Но теперь по голосу я понял, что она сдалась. Водился за ней такой тон.
– Это была моя бывшая, – сказал я Минди.
– Все кончено?
– Да.
– Она вас до сих пор любит?
– Думаю, да.
– Тогда не кончено.
– Кончено.
– Мне остаться?
– Конечно. Прошу вас.
– Вы не просто мной пользуетесь? Я читала ваши любовные стихи… к Лидии.
– Я был влюблен. И я вас не использую.
Минди прижалась ко мне всем телом и поцеловала меня. Долгий поцелуй. Хуй у меня поднялся. В последнее время я принимал много витамина Е. У меня по части секса свои соображения. Я постоянно был на взводе и продолжительно дрочил. Я занимался с Лидией любовью, затем возвращался к себе и утром мастурбировал. Мысль, будто секс – это запретно, возбуждала меня сверх всякой меры. Так, словно один зверь ножом до смерти пугает другого.
Я кончал будто бы перед лицом всего пристойного, белая сперма каплет на головы и души моих умерших родителей. Если б родился женщиной – наверняка стал бы проституткой. Коль скоро я родился мужчиной, я хотел женщин постоянно – чем ниже, тем лучше. Однако женщины – хорошие женщины – пугали меня, поскольку, в конечном итоге, требовали себе всю душу, а то, что еще оставалось от моей души, я хотел сберечь. В основном я желал проституток, бабья попроще, ибо они беспощадны и жестки и не требуют ничего личного.
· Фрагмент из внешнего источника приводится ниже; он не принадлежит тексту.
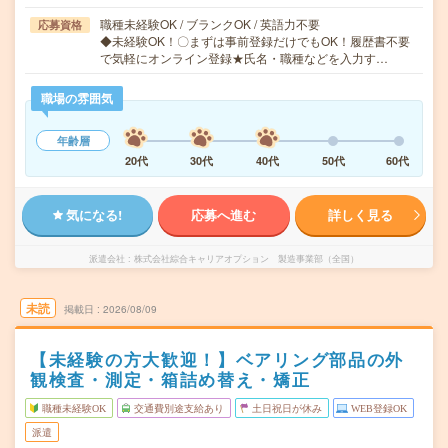
職種未経験OK / ブランクOK / 英語力不要
応募資格
◆未経験OK！〇まずは事前登録だけでもOK！履歴書不要
で気軽にオンライン登録★氏名・職種などを入力す…
職場の雰囲気
年齢層
20代
30代
40代
50代
60代
気になる!
応募へ進む
詳しく見る
派遣会社
株式会社綜合キャリアオプション 製造事業部（全国）
未読
掲載日
2026/08/09
【未経験の方大歓迎！】ベアリング部品の外
観検査・測定・箱詰め替え・矯正
職種未経験OK
交通費別途支給あり
土日祝日が休み
WEB登録OK
派遣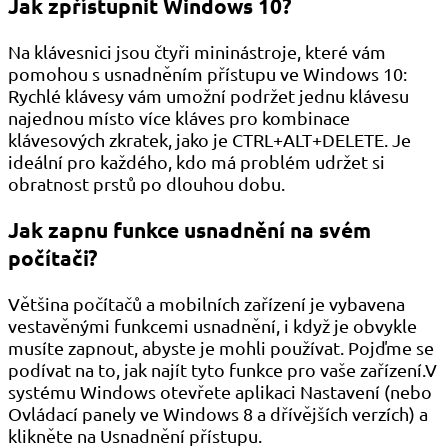
Jak zpřístupnit Windows 10?
Na klávesnici jsou čtyři mininástroje, které vám
pomohou s usnadněním přístupu ve Windows 10:
Rychlé klávesy vám umožní podržet jednu klávesu
najednou místo více kláves pro kombinace
klávesových zkratek, jako je CTRL+ALT+DELETE. Je
ideální pro každého, kdo má problém udržet si
obratnost prstů po dlouhou dobu.
Jak zapnu funkce usnadnění na svém
počítači?
Většina počítačů a mobilních zařízení je vybavena
vestavěnými funkcemi usnadnění, i když je obvykle
musíte zapnout, abyste je mohli používat. Pojďme se
podívat na to, jak najít tyto funkce pro vaše zařízení.V
systému Windows otevřete aplikaci Nastavení (nebo
Ovládací panely ve Windows 8 a dřívějších verzích) a
klikněte na Usnadnění přístupu.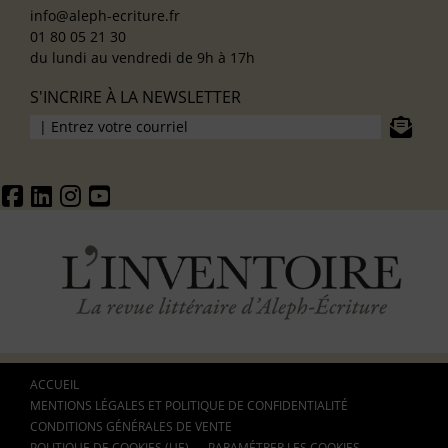
info@aleph-ecriture.fr
01 80 05 21 30
du lundi au vendredi de 9h à 17h
S'INCRIRE À LA NEWSLETTER
ACCUEIL
MENTIONS LÉGALES ET POLITIQUE DE CONFIDENTIALITÉ
CONDITIONS GÉNÉRALES DE VENTE
POLITIQUE DE COOKIES (UE)
PARAMÉTRER LES COOKIES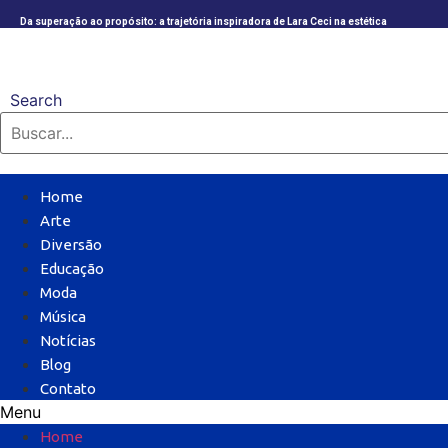
Da superação ao propósito: a trajetória inspiradora de Lara Ceci na estética
Search
Home
Arte
Diversão
Educação
Moda
Música
Notícias
Blog
Contato
Menu
Home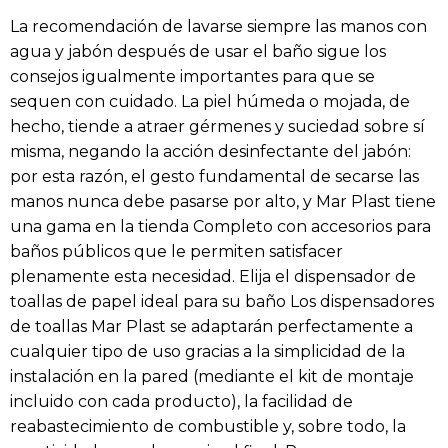
La recomendación de lavarse siempre las manos con
agua y jabón después de usar el baño sigue los
consejos igualmente importantes para que se
sequen con cuidado. La piel húmeda o mojada, de
hecho, tiende a atraer gérmenes y suciedad sobre sí
misma, negando la acción desinfectante del jabón:
por esta razón, el gesto fundamental de secarse las
manos nunca debe pasarse por alto, y Mar Plast tiene
una gama en la tienda Completo con accesorios para
baños públicos que le permiten satisfacer
plenamente esta necesidad. Elija el dispensador de
toallas de papel ideal para su baño Los dispensadores
de toallas Mar Plast se adaptarán perfectamente a
cualquier tipo de uso gracias a la simplicidad de la
instalación en la pared (mediante el kit de montaje
incluido con cada producto), la facilidad de
reabastecimiento de combustible y, sobre todo, la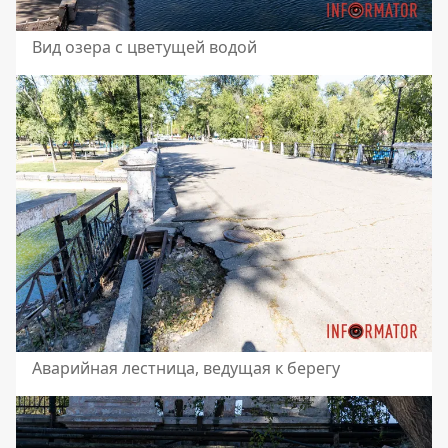
Вид озера с цветущей водой
Аварийная лестница, ведущая к берегу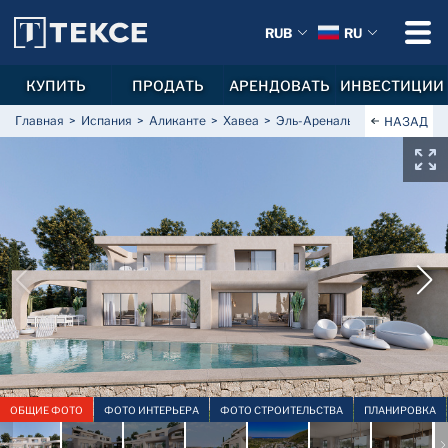
RUB
RU
КУПИТЬ
ПРОДАТЬ
АРЕНДОВАТЬ
ИНВЕСТИЦИИ
Главная
Испания
Аликанте
Хавеа
Эль-Ареналь
Отдельная ви
НАЗАД
ОБЩИЕ ФОТО
ФОТО ИНТЕРЬЕРА
ФОТО СТРОИТЕЛЬСТВА
ПЛАНИРОВКА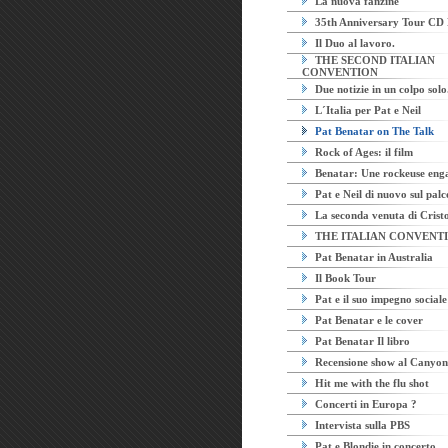
La nuova fanzine
35th Anniversary Tour CD
Il Duo al lavoro.
THE SECOND ITALIAN
CONVENTION
Due notizie in un colpo solo
L´Italia per Pat e Neil
Pat Benatar on The Talk
Rock of Ages: il film
Benatar: Une rockeuse eng
Pat e Neil di nuovo sul palc
La seconda venuta di Cristo
THE ITALIAN CONVENT
Pat Benatar in Australia
Il Book Tour
Pat e il suo impegno sociale
Pat Benatar e le cover
Pat Benatar Il libro
Recensione show al Canyon
Hit me with the flu shot
Concerti in Europa ?
Intervista sulla PBS
Pat e Blondie in concerto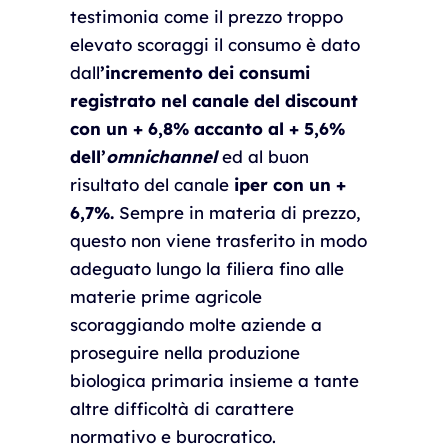
testimonia come il prezzo troppo
elevato scoraggi il consumo è dato
dall
’incremento dei consumi
registrato nel canale del discount
con un + 6,8% accanto al + 5,6%
dell’
omnichannel
ed al buon
risultato del canale
iper con un +
6,7%.
Sempre in materia di prezzo,
questo non viene trasferito in modo
adeguato lungo la filiera fino alle
materie prime agricole
scoraggiando molte aziende a
proseguire nella produzione
biologica primaria insieme a tante
altre difficoltà di carattere
normativo e burocratico.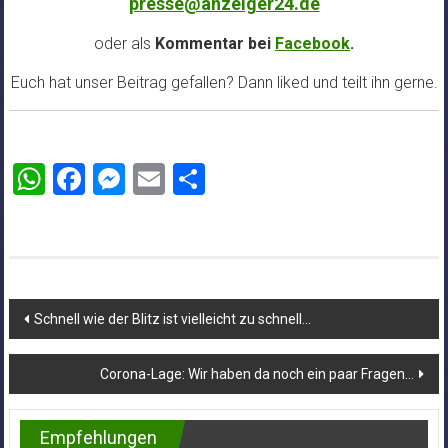
presse@anzeiger24.de
oder als
Kommentar bei
Facebook
.
Euch hat unser Beitrag gefallen? Dann liked und teilt ihn gerne.
WhatsApp
Facebook
Messenger
Email
Teilen
Beitragsnavigation
Schnell wie der Blitz ist vielleicht zu schnell…
Corona-Lage: Wir haben da noch ein paar Fragen…
Empfehlungen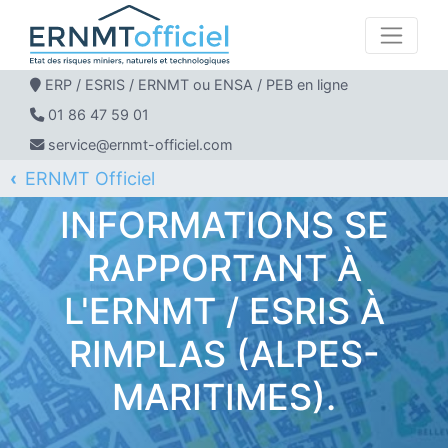
ERP / ESRIS / ERNMT ou ENSA / PEB en ligne
01 86 47 59 01
service@ernmt-officiel.com
ERNMT Officiel
ERP / ESRIS / ERNMT pour RIMPLAS
INFORMATIONS SE
RAPPORTANT À
L'ERNMT / ESRIS À
RIMPLAS (ALPES-
MARITIMES).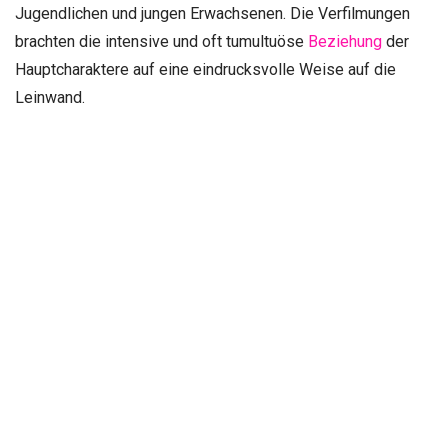
Jugendlichen und jungen Erwachsenen. Die Verfilmungen
brachten die intensive und oft tumultuöse
Beziehung
der
Hauptcharaktere auf eine eindrucksvolle Weise auf die
Leinwand.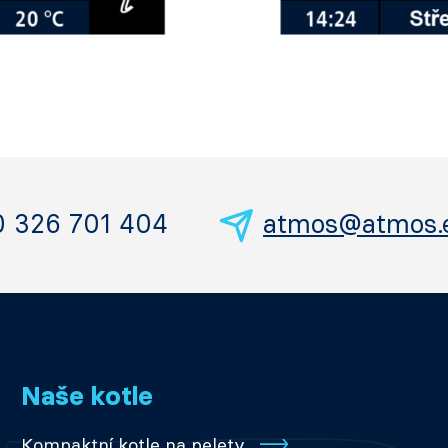
0 326 701 404
atmos@atmos.
Naše kotle
Kompaktní kotle na pelety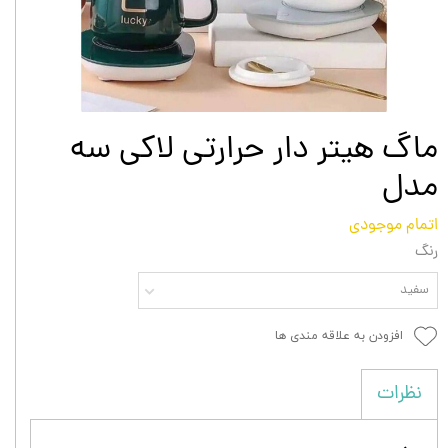
ماگ هیتر دار حرارتی لاکی سه
مدل
اتمام موجودی
رنگ
سفید
افزودن به علاقه مندی ها
نظرات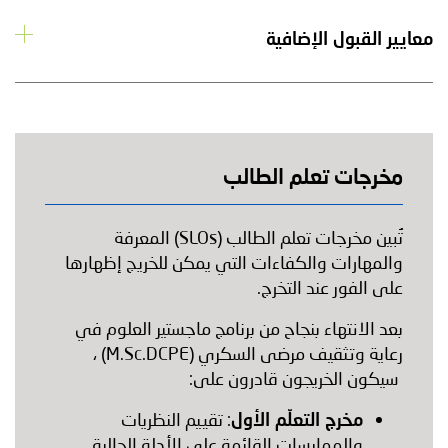
معايير القبول الإضافية
مخرجات تعلم الطالب
تُبين مخرجات تعلم الطالب (SLOs) المعرفة
والمهارات والكفاءات التي يمكن للخريج إظهارها
على الفور عند التخرج.
بعد الانتهاء بنجاح من برنامج ماجستير العلوم في
رعاية وتثقيف مرضى السكري (M.Sc.DCPE) ،
سيكون الخريجون قادرون على:
مخرج التعلّم الأول
: تقييم النظريات
والممارسات القائمة على الأدلة الحالية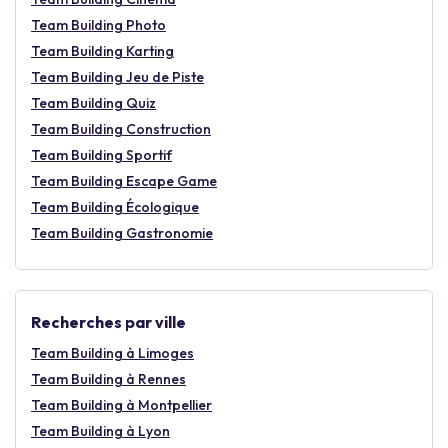
Team Building Photo
Team Building Karting
Team Building Jeu de Piste
Team Building Quiz
Team Building Construction
Team Building Sportif
Team Building Escape Game
Team Building Écologique
Team Building Gastronomie
Recherches par ville
Team Building à Limoges
Team Building à Rennes
Team Building à Montpellier
Team Building à Lyon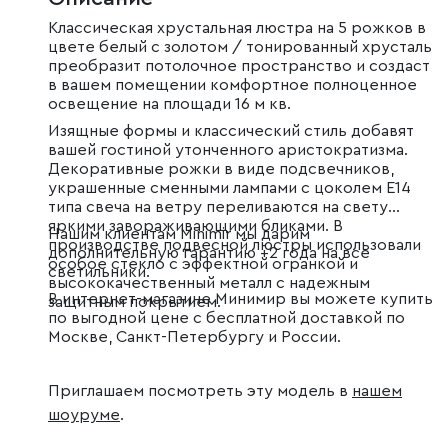
Классическая хрустальная люстра на 5 рожков в
цвете белый с золотом / тонированный хрусталь
преобразит потолочное пространство и создаст
в вашем помещении комфортное полноценное
освещение на площади 16 м кв.
Изящные формы и классический стиль добавят
вашей гостиной утонченного аристократизма.
Декоративные рожки в виде подсвечников,
украшенные сменными лампами с цоколем E14
типа свеча на ветру переливаются на свету
яркими завораживающими бликами. В
Нашим клиентам Minimir мы дарим
производстве подвесной люстры использовали
дополнительную гарантию +2 года на все
особое стекло с эффектной огранкой и
светильники.
высококачественный металл с надежным
В интернет-магазине Минимир вы можете купить
защитным покрытием.
по выгодной цене с бесплатной доставкой по
Москве, Санкт-Петербургу и России.
Приглашаем посмотреть эту модель в
нашем
шоуруме
.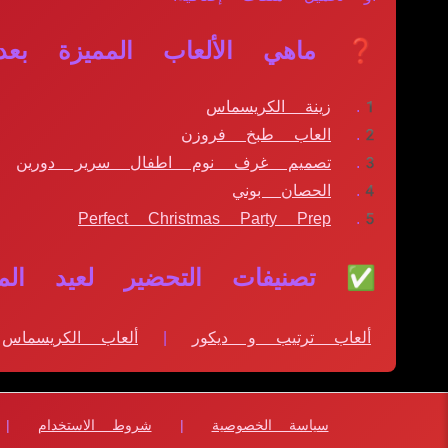
❓ ماهي الألعاب المميزة بعد ا
زينة الكريسماس
العاب طبخ فروزن
تصميم غرف نوم اطفال سرير دورين
الحصان بوني
Perfect Christmas Party Prep
✅ تصنيفات التحضير لعيد الميل
ألعاب ترتيب و ديكور
|
ألعاب الكريسماس
سياسة الخصوصية
|
شروط الاستخدام
|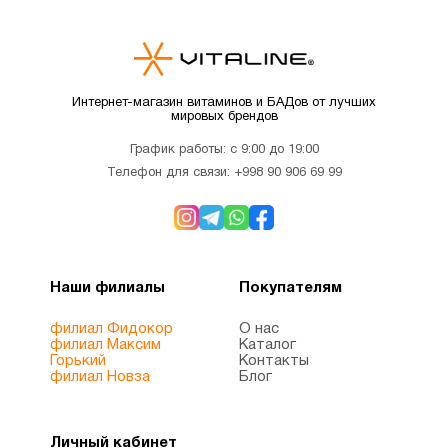
Омега-3
1
Интернет-магазин витаминов и БАДов от лучших
Пищевые
мировых брендов
2
добавки
График работы: с 9:00 до 19:00
Телефон для связи:
+998 90 906 69 99
Пожилым
6
Препараты с
1
глюкозамином
Наши филиалы
Покупателям
филиал Фидокор
О нас
Препараты
филиал Максим
Каталог
4
Горький
Контакты
с магнием
филиал Новза
Блог
Пробиотик
1
Личный кабинет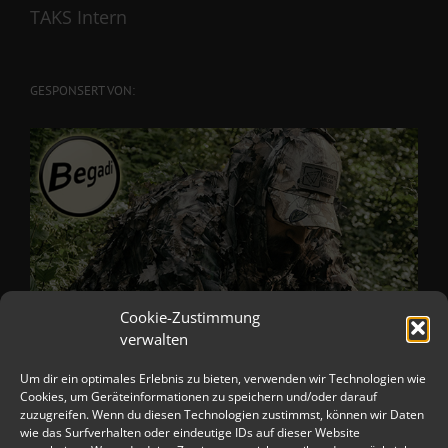
TAKS Intern
GESPONSERT VON:
Cookie-Zustimmung
verwalten
Um dir ein optimales Erlebnis zu bieten, verwenden wir Technologien wie
Cookies, um Geräteinformationen zu speichern und/oder darauf
zuzugreifen. Wenn du diesen Technologien zustimmst, können wir Daten
wie das Surfverhalten oder eindeutige IDs auf dieser Website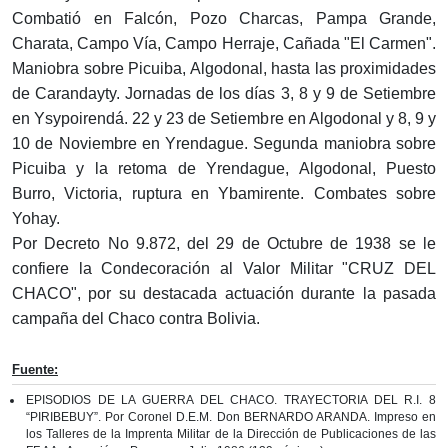
Combatió en Falcón, Pozo Charcas, Pampa Grande,
Charata, Campo Vía, Campo Herraje, Cañada "El Carmen".
Maniobra sobre Picuiba, Algodonal, hasta las proximidades
de Carandayty. Jornadas de los días 3, 8 y 9 de Setiembre
en Ysypoirendá. 22 y 23 de Setiembre en Algodonal y 8, 9 y
10 de Noviembre en Yrendague. Segunda maniobra sobre
Picuiba y la retoma de Yrendague, Algodonal, Puesto
Burro, Victoria, ruptura en Ybamirente. Combates sobre
Yohay.
Por Decreto No 9.872, del 29 de Octubre de 1938 se le
confiere la Condecoración al Valor Militar "CRUZ DEL
CHACO", por su destacada actuación durante la pasada
campaña del Chaco contra Bolivia.
Fuente:
EPISODIOS DE LA GUERRA DEL CHACO. TRAYECTORIA DEL R.I. 8
“PIRIBEBUY”. Por Coronel D.E.M. Don BERNARDO ARANDA. Impreso en
los Talleres de la Imprenta Militar de la Dirección de Publicaciones de las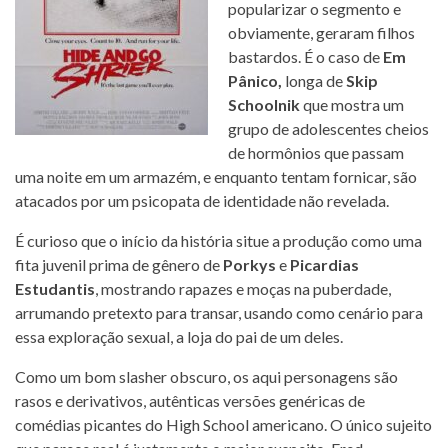
popularizar o segmento e
obviamente, geraram filhos
bastardos. É o caso de
Em
Pânico,
longa de
Skip
Schoolnik
que mostra um
grupo de adolescentes cheios
de hormônios que passam
uma noite em um armazém, e enquanto tentam fornicar, são
atacados por um psicopata de identidade não revelada.
É curioso que o início da história situe a produção como uma
fita juvenil prima de gênero de
Porkys
e
Picardias
Estudantis
, mostrando rapazes e moças na puberdade,
arrumando pretexto para transar, usando como cenário para
essa exploração sexual, a loja do pai de um deles.
Como um bom slasher obscuro, os aqui personagens são
rasos e derivativos, autênticas versões genéricas de
comédias picantes do High School americano. O único sujeito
Когда они уходят, я ничего не теряю. И в то же время я жаждал нежной, доброй женщины, невзирая на ошеломительную цену. Пропал, как ни крути. Сильный мужик отказался бы и от тех, и от этих. Я не был сильным. Поэтому продолжал сражаться с женщинами – с самой идеей женщин.
Мы с Минди допили бутылку и отправились в постель. Я некоторое время целовал ее, затем извинился и отодвинулся. Слишком надрался. Любовничек, блядь. Наобещал множество великих переживаний в ближайшем будущем и уснул, а она прижималась ко мне всем телом.
Наутро я проснулся в отвращении. Взглянул на Минди, нагую рядом. Даже теперь, после пьянства, она была чудом. Никогда не знал я девушки столь прекрасной и в то же время – столь нежной и умной. Где ее мужчины? В чем они облажались?